On a related note, rather than kvetching about neoliberalism, economic leftists in the United States need to square with the fact that their views are not in alignment with most Americans’. Since 1993, the American populace has consistently said that it wants lower taxes and fewer government services rather than higher taxes and more government services. Public opinion polling also consistently finds that many more Americans believe the federal government has too much power than too little and that more Americans think the government does too much regulating of business rather than too little. Note the consistency here despite massive changes in social attitudes over the time period covered in the polling charts. In short, though the American populace has been getting a lot more progressive on social issues, it has not been getting more economically leftist. One might even go so far as to say it has been getting more neoliberal, even if most poll respondents would not use that term.
The Neoliberal Project
The final form of neoliberalism worth discussing is the Neoliberal Project. Perhaps a bit too appropriately, the best way to understand it is to take a look at the merchandise section of its website rather than the ‘about us’ section. In addition to a globe emoji, there are posters and stickers for abolishing zoning, building more housing, taco trucks on every corner, praise for the Federal Reserve, anti-populism, NAFTA, Jones Act reform, and this pretty awesome “What We Believe” yard sign.

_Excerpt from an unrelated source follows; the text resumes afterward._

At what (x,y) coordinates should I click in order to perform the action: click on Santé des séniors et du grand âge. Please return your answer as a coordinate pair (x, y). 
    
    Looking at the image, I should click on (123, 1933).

It’s worth pointing out that this version of neoliberalism keeps much of what is most dynamic, most socially progressive, and most abundance agenda-oriented about the previous versions of neoliberalism while actively distancing itself from the market fundamentalism and welfare state opposition that fueled the opposition to the epithetical, caricatured images associated with those previous neoliberalisms. In other words, The Neoliberal Project is pretty great!

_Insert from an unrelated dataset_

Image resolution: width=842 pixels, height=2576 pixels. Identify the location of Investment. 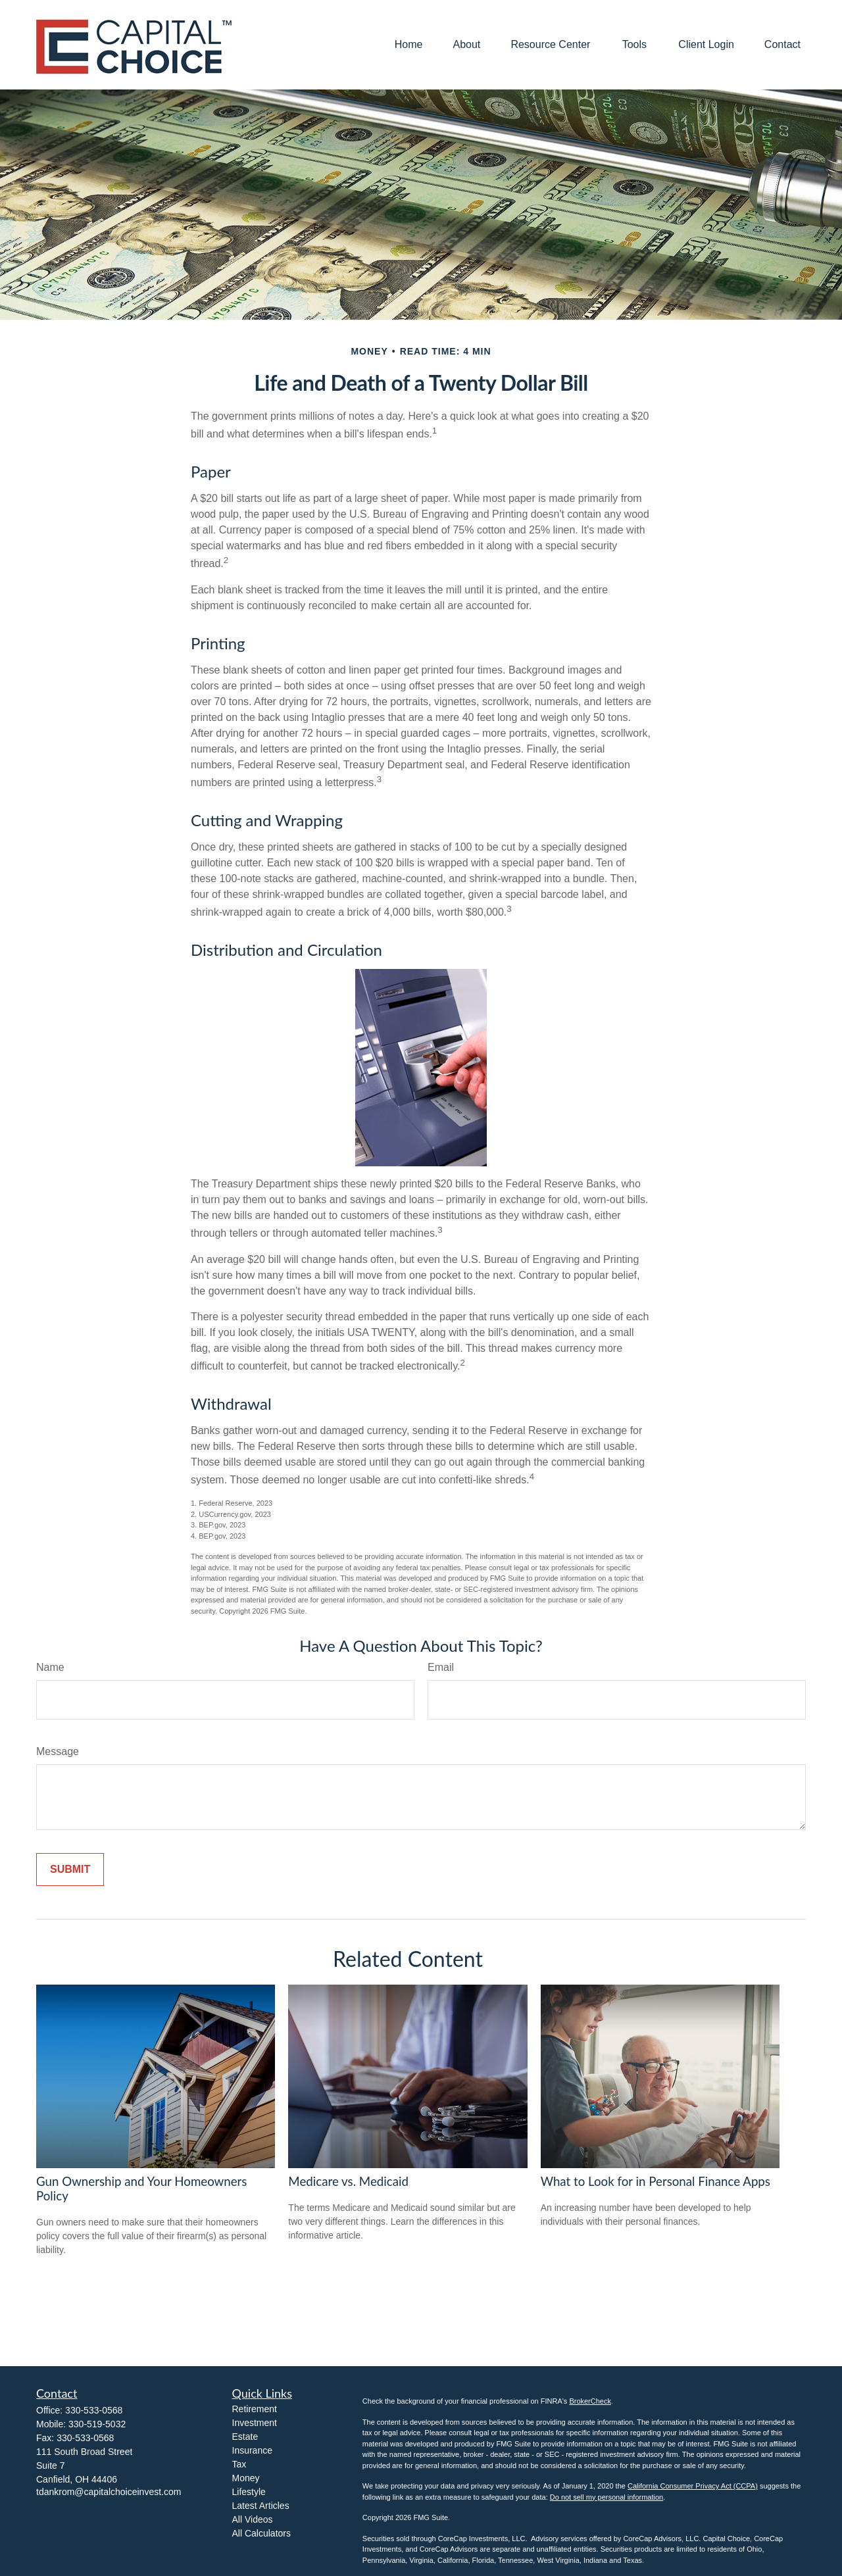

In sum then, it may be the case that neoliberalism gets used more as an epithet than anything else, but it still has a lot going for it. It may continue to conflate a range of ideas that might more accurately be conceptualized as separate rather than linked, but a lot of those concepts need defending anyway. And it may remain the case that few openly self-identify as neoliberal, but there is at least one person who does and he works in my office.